2. Matthew 15:21-28 and Mark 7:24-30 record a Gentile woman coming up to Jesus, wanting Him to heal her daughter from demon possession. Jesus responds that He has come only to the lost sheep, the people of Israel. However, Jesus ministered to Gentile people and in fact, when this occurred, He was on His mission in a Gentile area. He was telling the woman that He came first to the Jewish people so that those that accepted Him could help in presenting His message to the rest of the world. He might have also been proving a point to those watching as He tested the faith of the woman (which she proved she had great faith). Jesus did heal the woman's daughter from being possessed by a demon.
If you want to follow Jesus, you must “take up your cross,” and “lose your life” to save it. In other words, say “no” to yourself and “yes” to Jesus.
A little yeast goes a long way. Jesus refers to the “yeast” of the religious leaders. Jesus was referring to the incorrect teachings of the leaders. Be careful not to let that “evil” spread. A little “yeast” (evil) will go a long way toward affecting the whole batch.
All three readings for today tell us of what is referred to as the transfiguration. Jesus was transformed “in front of” Peter, James and John, His closest friends. This occurred shortly after Jesus asks them who they think He is to which Peter responds, “You are the Christ.” Because this occurred “in front of them,” it was for their benefit that they saw this, confirming Jesus' identity. Moses and Elijah were there with Jesus. Moses represented the Law (from the Old Testament) and Elijah represented the prophets and therefore, Moses and Elijah appearing together confirmed that Jesus is the fulfillment of the Law and the Prophets (i.e., the Old Testament).
Day 4: Matthew 18
Matthew 18:15-17 are Jesus' guidelines for dealing with people who sin against us, or in other words, dealing with conflict in the church. 1) Jesus is talking about using these guidelines within the church, not the community at large. 2) These are guidelines for sins or offenses against YOU, not others. These guidelines are to be used to keep harmony within the Body of Christ (the church). Therefore, these guidelines are to help us from doing the opposite of what we sometimes do in these situations: turn away in hatred; seek revenge, and/or; engage in gossip. In contrast, we should go to the person first, directly, and attempt to resolve the differences we have. This is the best way to restore a damaged relationship among believers.

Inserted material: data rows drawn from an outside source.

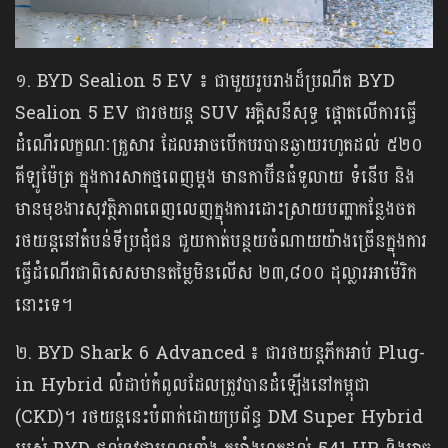
១. BYD Sealion 5 EV ៖ ជាមួយរូបរាងដ៏ប្រណីត BYD
Sealion 5 EV ជារថយន្ត SUV អគ្គិសនីសុទ្ធ ផ្តោតលើការធ្វើ
ដំណើរលក្ខណៈគ្រួសារ ដែលអាចបើកបរបានឆ្ងាយរហូតដល់ ៥២០
គីឡូម៉ែត្រ ក្នុងការសាកថ្មពេញម្តង មានកាប៊ីនធំទូលាយ ទំនើប និង
មានមុខងារសុវត្ថិភាពពេញលេញក្នុងការដោះស្រាយបញ្ហាកន្លែងចត
រថយន្តនៅតំបន់ទីប្រជុំជន ជួយកាត់បន្ថយចំណាយយ៉ាងច្រើនក្នុងការ
ធ្វើដំណើរជាពិសេសមានតម្លៃមិនលើស ២៣,៨០០ ដុល្លារអាម៉េរិក
នោះទេ។
២. BYD Shark 6 Advanced ៖ ជារថយន្តភីកអាប់ Plug-
in Hybrid លំដាប់កំពូលដែលត្រូវបានដំឡើងនៅកម្ពុជា
(CKD)។ រថយន្តនេះបំពាក់ដោយប្រព័ន្ធ DM Super Hybrid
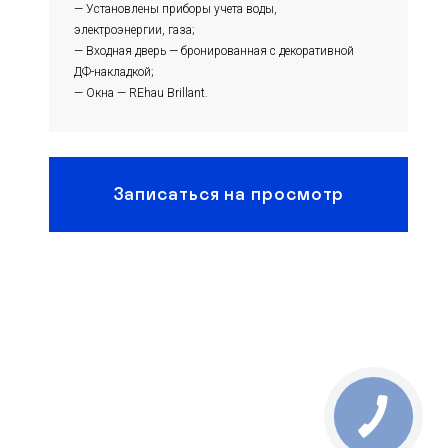
— Установлены приборы учета воды,
электроэнергии, газа;
— Входная дверь — бронированная с декоративной
ДФ-накладкой;
— Окна — REhau Brillant.
Записаться на просмотр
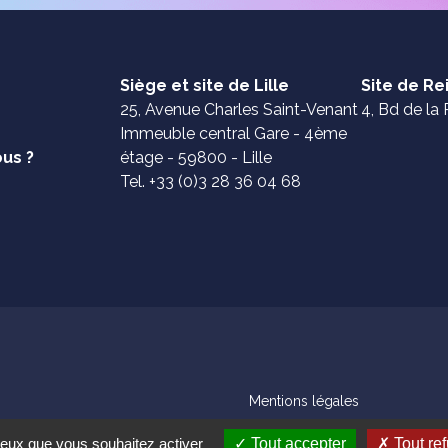
Siège et site de Lille
Site de R
25, Avenue Charles Saint-Venant
4, Bd de la 
Immeuble central Gare - 4ème
us ?
étage - 59800 - Lille
Tel. +33 (0)3 28 36 04 68
Mentions légales
 ceux que vous souhaitez activer
Tout accepter
Tout ref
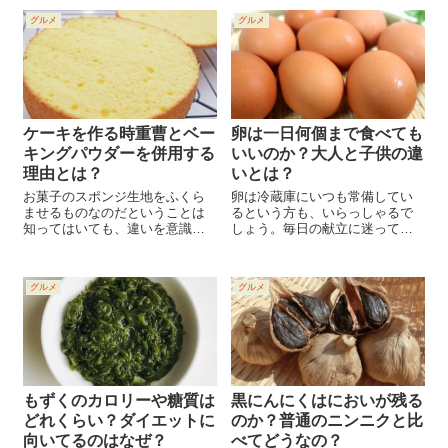
法などを知っておけば、いざと
の決まりがありました。そのサ
グルメ
グルメ
いうとき役立つと思いません
ラダ油の定義についてわかりや
か。今回は、そんなにんにくの
すく解説して見たいと思いま
匂いの原因から食べ方の対処法
す。 また、なぜサ...
までをご紹介していきます。
ケーキを作る時重曹とベー
卵は一日何個まで食べても
キングパウダーを併用する
いいのか？大人と子供の違
理由とは？
いとは？
お菓子のスポンジ生地をふくら
卵は冷蔵庫にいつも常備してい
ませるものなのだということは
るという方も、いらっしゃるで
知ってはいても、違いを意識す
しょう。毎日の献立に迷ってし
ることなく、ただなんとなく使
まうとき、卵をストックしてい
っていたことも多いのではない
るだけで、すぐにでもおかずの
でしょうか。レシピには、どち
一品が出来上がり、とても重宝
グルメ
グルメ
らか一方だけを使ったものや、
しますよね。 ところでこの卵で
両方使ったものもあります。成
すが、一日何個までなら、食べ
分が同じように思えても少しず
ても平気なので...
つ効果が違う、重曹とベーキン
グパウダーの使い方について紹
介します。
もずくのカロリーや糖質は
黒にんにくはにおいが残る
どれくらい？ダイエットに
のか？普通のニンニクと比
向いてるのはなぜ？
べてどうなの？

Several times in the reading for today we hear Jesus say, “the time has not come yet.” Jesus was living by a divine calendar, not by chance.

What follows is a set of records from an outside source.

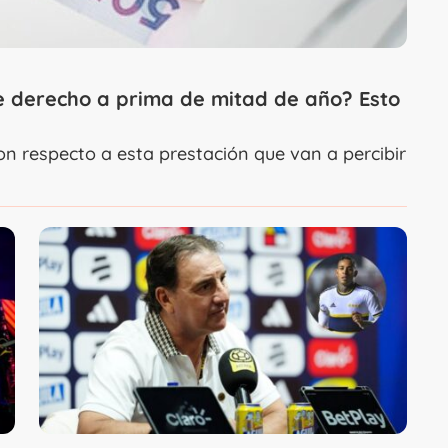
ne derecho a prima de mitad de año? Esto
on respecto a esta prestación que van a percibir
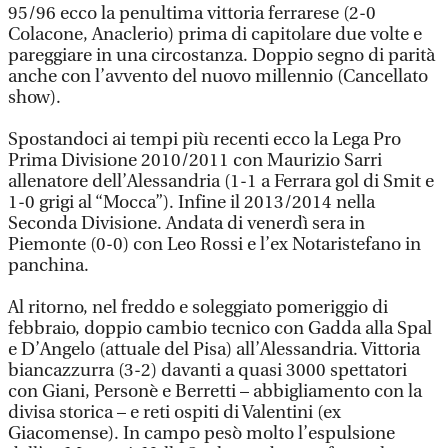
95/96 ecco la penultima vittoria ferrarese (2-0
Colacone, Anaclerio) prima di capitolare due volte e
pareggiare in una circostanza. Doppio segno di parità
anche con l’avvento del nuovo millennio (Cancellato
show).
Spostandoci ai tempi più recenti ecco la Lega Pro
Prima Divisione 2010/2011 con Maurizio Sarri
allenatore dell’Alessandria (1-1 a Ferrara gol di Smit e
1-0 grigi al “Mocca”). Infine il 2013/2014 nella
Seconda Divisione. Andata di venerdì sera in
Piemonte (0-0) con Leo Rossi e l’ex Notaristefano in
panchina.
Al ritorno, nel freddo e soleggiato pomeriggio di
febbraio, doppio cambio tecnico con Gadda alla Spal
e D’Angelo (attuale del Pisa) all’Alessandria. Vittoria
biancazzurra (3-2) davanti a quasi 3000 spettatori
con Giani, Personè e Berretti – abbigliamento con la
divisa storica – e reti ospiti di Valentini (ex
Giacomense). In campo pesò molto l’espulsione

Another interesting part of today's reading is the end of John 8. As you read, pay attention to verse 58. Jesus makes a very strong statement about who He is and His divine nature. He says that He existed before Abraham who lived about 2000 years before Jesus. In this conversation with the Jewish opposition, Jesus even uses the term to refer to Himself that God used when God told Moses His name – I AM! Obviously, this made the leaders mad enough to want to stone Jesus right then. After all, the punishment for blasphemy (which is what the leaders thought Jesus was doing) was death.

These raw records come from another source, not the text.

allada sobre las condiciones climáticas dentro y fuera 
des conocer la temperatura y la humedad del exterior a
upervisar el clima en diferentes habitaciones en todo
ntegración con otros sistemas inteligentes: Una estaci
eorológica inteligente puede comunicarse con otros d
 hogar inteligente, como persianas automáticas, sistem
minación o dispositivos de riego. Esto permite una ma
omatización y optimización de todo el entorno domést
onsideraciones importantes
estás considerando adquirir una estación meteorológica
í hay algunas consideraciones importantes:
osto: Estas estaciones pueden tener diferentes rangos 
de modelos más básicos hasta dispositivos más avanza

Day 6: John 9:1-10:21 (read starting in chapter 9 verse 1 through chapter 10 stopping after reading verse 21)
More teaching by Jesus and more confrontations with the Jewish leaders – this time related to healing a blind man on the Sabbath.
There is an interesting question posed by His disciples at the beginning of chapter 9. When encountering the blind man, the disciples asked “who sinned,” the man or his parents that would have caused the blindness. During the day, it was a belief that sin was punished by some ailment (like being blind). Jesus looked at the blind man as a way to do God's work, not as a punishment for a past sin (of the man or his parents) or as some irrational chance happening. Through this man's blindness, Jesus was able to demonstrate the Kingdom of God through a miracle (sign) and making Him see. (Remember week 2, day 5, we read Matthew 8 and Luke 7 that both referred to Isaiah 35. God's Kingdom will be represented by “the blind can see, the lame can walk, the skin diseases have been healed, …” Jesus was demonstrating that God's Kingdom was breaking into the world.)